WHAT IS REQUIRED – The data must be copied over exactly and in full.
Segment Start: DATA RECORDS
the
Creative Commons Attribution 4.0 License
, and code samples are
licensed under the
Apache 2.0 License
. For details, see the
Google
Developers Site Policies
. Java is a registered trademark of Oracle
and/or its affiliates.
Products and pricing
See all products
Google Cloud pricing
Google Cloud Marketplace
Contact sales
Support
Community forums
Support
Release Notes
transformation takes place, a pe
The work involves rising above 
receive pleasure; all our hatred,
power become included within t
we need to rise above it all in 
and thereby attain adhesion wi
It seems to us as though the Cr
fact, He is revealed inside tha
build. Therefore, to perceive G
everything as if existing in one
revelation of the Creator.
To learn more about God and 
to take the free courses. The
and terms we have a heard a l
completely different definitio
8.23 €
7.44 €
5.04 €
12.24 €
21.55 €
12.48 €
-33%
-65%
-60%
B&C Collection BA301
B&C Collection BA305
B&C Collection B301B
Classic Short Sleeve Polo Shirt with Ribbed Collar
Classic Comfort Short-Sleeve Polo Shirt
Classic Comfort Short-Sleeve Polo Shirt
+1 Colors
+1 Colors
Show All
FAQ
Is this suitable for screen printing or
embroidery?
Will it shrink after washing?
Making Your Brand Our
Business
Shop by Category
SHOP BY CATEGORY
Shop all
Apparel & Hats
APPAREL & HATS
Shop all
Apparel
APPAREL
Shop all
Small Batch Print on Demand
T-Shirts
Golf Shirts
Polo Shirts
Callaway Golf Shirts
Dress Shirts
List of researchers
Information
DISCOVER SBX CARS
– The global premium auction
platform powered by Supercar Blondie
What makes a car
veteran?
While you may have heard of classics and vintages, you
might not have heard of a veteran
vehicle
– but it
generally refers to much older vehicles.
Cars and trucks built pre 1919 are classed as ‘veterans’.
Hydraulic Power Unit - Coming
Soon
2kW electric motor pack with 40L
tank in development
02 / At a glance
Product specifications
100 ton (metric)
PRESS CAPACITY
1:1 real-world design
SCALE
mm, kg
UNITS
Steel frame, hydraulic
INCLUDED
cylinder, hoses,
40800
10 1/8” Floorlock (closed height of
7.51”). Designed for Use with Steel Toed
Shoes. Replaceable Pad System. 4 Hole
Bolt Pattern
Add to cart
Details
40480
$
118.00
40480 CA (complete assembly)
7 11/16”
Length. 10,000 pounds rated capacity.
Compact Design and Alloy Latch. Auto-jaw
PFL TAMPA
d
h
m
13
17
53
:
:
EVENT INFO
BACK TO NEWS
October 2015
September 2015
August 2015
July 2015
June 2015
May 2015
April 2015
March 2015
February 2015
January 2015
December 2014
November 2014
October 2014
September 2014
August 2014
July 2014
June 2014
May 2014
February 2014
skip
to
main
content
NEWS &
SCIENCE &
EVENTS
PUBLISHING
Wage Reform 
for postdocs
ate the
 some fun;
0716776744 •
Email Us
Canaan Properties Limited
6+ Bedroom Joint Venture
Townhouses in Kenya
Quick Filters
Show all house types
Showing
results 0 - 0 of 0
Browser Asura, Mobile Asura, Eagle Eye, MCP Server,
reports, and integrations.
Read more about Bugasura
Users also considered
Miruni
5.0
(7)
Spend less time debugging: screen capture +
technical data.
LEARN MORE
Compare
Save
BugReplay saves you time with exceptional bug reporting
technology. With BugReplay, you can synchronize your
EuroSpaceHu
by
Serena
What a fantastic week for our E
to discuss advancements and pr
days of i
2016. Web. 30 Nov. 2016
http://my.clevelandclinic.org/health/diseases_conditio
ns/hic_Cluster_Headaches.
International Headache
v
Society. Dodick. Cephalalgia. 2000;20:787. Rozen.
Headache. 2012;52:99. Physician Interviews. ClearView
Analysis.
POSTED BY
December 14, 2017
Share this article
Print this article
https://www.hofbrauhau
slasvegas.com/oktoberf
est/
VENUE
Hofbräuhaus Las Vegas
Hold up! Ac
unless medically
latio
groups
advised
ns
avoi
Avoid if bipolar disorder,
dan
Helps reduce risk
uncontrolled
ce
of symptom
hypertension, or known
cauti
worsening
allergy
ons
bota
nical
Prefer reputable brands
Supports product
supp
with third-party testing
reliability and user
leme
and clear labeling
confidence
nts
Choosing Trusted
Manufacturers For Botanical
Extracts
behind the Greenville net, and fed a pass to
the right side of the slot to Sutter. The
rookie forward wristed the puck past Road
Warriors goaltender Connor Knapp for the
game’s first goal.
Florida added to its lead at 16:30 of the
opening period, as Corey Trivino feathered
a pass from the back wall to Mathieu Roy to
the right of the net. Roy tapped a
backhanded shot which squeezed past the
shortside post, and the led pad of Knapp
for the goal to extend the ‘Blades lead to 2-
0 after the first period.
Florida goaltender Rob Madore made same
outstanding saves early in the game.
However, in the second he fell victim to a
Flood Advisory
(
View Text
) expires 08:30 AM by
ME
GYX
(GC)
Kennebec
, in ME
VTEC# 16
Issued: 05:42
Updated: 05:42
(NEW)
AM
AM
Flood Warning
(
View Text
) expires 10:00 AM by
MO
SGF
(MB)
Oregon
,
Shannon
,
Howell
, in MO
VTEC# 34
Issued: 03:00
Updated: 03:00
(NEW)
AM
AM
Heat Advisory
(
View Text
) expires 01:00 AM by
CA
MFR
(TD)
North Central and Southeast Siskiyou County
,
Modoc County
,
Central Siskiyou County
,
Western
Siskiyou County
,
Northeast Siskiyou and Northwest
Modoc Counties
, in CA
Segment End: DATA RECORDS
TASK RESULT –
the
Creative Commons Attribution 4.0 License
, and code samples are
licensed under the
Apache 2.0 License
. For details, see the
Google
Developers Site Policies
. Java is a registered trademark of Oracle
and/or its affiliates.
Products and pricing
See all products
Google Cloud pricing
Google Cloud Marketplace
Contact sales
Support
Community forums
Support
Release Notes
transformation takes place, a pe
The work involves rising above 
receive pleasure; all our hatred,
power become included within t
we need to rise above it all in 
and thereby attain adhesion wi
It seems to us as though the Cr
fact, He is revealed inside tha
build. Therefore, to perceive G
everything as if existing in one
revelation of the Creator.
To learn more about God and 
to take the free courses. The
and terms we have a heard a l
completely different definitio
8.23 €
7.44 €
5.04 €
12.24 €
21.55 €
12.48 €
-33%
-65%
-60%
B&C Collection BA301
B&C Collection BA305
B&C Collection B301B
Classic Short Sleeve Polo Shirt with Ribbed Collar
Classic Comfort Short-Sleeve Polo Shirt
Classic Comfort Short-Sleeve Polo Shirt
+1 Colors
+1 Colors
Show All
FAQ
Is this suitable for screen printing or
embroidery?
Will it shrink after washing?
Making Your Brand Our
Business
Shop by Category
SHOP BY CATEGORY
Shop all
Apparel & Hats
APPAREL & HATS
Shop all
Apparel
APPAREL
Shop all
Small Batch Print on Demand
T-Shirts
Golf Shirts
Polo Shirts
Callaway Golf Shirts
Dress Shirts
List of researchers
Information
DISCOVER SBX CARS
– The global premium auction
platform powered by Supercar Blondie
What makes a car
veteran?
While you may have heard of classics and vintages, you
might not have heard of a veteran
vehicle
– but it
generally refers to much older vehicles.
Cars and trucks built pre 1919 are classed as ‘veterans’.
Hydraulic Power Unit - Coming
Soon
2kW electric motor pack with 40L
tank in development
02 / At a glance
Product specifications
100 ton (metric)
PRESS CAPACITY
1:1 real-world design
SCALE
mm, kg
UNITS
Steel frame, hydraulic
INCLUDED
cylinder, hoses,
40800
10 1/8” Floorlock (closed height of
7.51”). Designed for Use with Steel Toed
Shoes. Replaceable Pad System. 4 Hole
Bolt Pattern
Add to cart
Details
40480
$
118.00
40480 CA (complete assembly)
7 11/16”
Length. 10,000 pounds rated capacity.
Compact Design and Alloy Latch. Auto-jaw
PFL TAMPA
d
h
m
13
17
53
:
:
EVENT INFO
BACK TO NEWS
October 2015
September 2015
August 2015
July 2015
June 2015
May 2015
April 2015
March 2015
February 2015
January 2015
December 2014
November 2014
October 2014
September 2014
August 2014
July 2014
June 2014
May 2014
February 2014
skip
to
main
content
NEWS &
SCIENCE &
EVENTS
PUBLISHING
Wage Reform 
for postdocs
ate the
 some fun;
0716776744 •
Email Us
Canaan Properties Limited
6+ Bedroom Joint Venture
Townhouses in Kenya
Quick Filters
Show all house types
Showing
results 0 - 0 of 0
Browser Asura, Mobile Asura, Eagle Eye, MCP Server,
reports, and integrations.
Read more about Bugasura
Users also considered
Miruni
5.0
(7)
Spend less time debugging: screen capture +
technical data.
LEARN MORE
Compare
Save
BugReplay saves you time with exceptional bug reporting
technology. With BugReplay, you can synchronize your
EuroSpaceHu
by
Serena
What a fantastic week for our E
to discuss advancements and pr
days of i
2016. Web. 30 Nov. 2016
http://my.clevelandclinic.org/health/diseases_conditio
ns/hic_Cluster_Headaches.
International Headache
v
Society. Dodick. Cephalalgia. 2000;20:787. Rozen.
Headache. 2012;52:99. Physician Interviews. ClearView
Analysis.
POSTED BY
December 14, 2017
Share this article
Print this article
https://www.hofbrauhau
slasvegas.com/oktoberf
est/
VENUE
Hofbräuhaus Las Vegas
Hold up! Ac
unless medically
latio
groups
advised
ns
avoi
Avoid if bipolar disorder,
dan
Helps reduce risk
uncontrolled
ce
of symptom
hypertension, or known
cauti
worsening
allergy
ons
bota
nical
Prefer reputable brands
Supports product
supp
with third-party testing
reliability and user
leme
and clear labeling
confidence
nts
Choosing Trusted
Manufacturers For Botanical
Extracts
behind the Greenville net, and fed a pass to
the right side of the slot to Sutter. The
rookie forward wristed the puck past Road
Warriors goaltender Connor Knapp for the
game’s first goal.
Florida added to its lead at 16:30 of the
opening period, as Corey Trivino feathered
a pass from the back wall to Mathieu Roy to
the right of the net. Roy tapped a
backhanded shot which squeezed past the
shortside post, and the led pad of Knapp
for the goal to extend the ‘Blades lead to 2-
0 after the first period.
Florida goaltender Rob Madore made same
outstanding saves early in the game.
However, in the second he fell victim to a
Flood Advisory
(
View Text
) expires 08:30 AM by
ME
GYX
(GC)
Kennebec
, in ME
VTEC# 16
Issued: 05:42
Updated: 05:42
(NEW)
AM
AM
Flood Warning
(
View Text
) expires 10:00 AM by
MO
SGF
(MB)
Oregon
,
Shannon
,
Howell
, in MO
VTEC# 34
Issued: 03:00
Updated: 03:00
(NEW)
AM
AM
Heat Advisory
(
View Text
) expires 01:00 AM by
CA
MFR
(TD)
North Central and Southeast Siskiyou County
,
Modoc County
,
Central Siskiyou County
,
Western
Siskiyou County
,
Northeast Siskiyou and Northwest
Modoc Counties
, in CA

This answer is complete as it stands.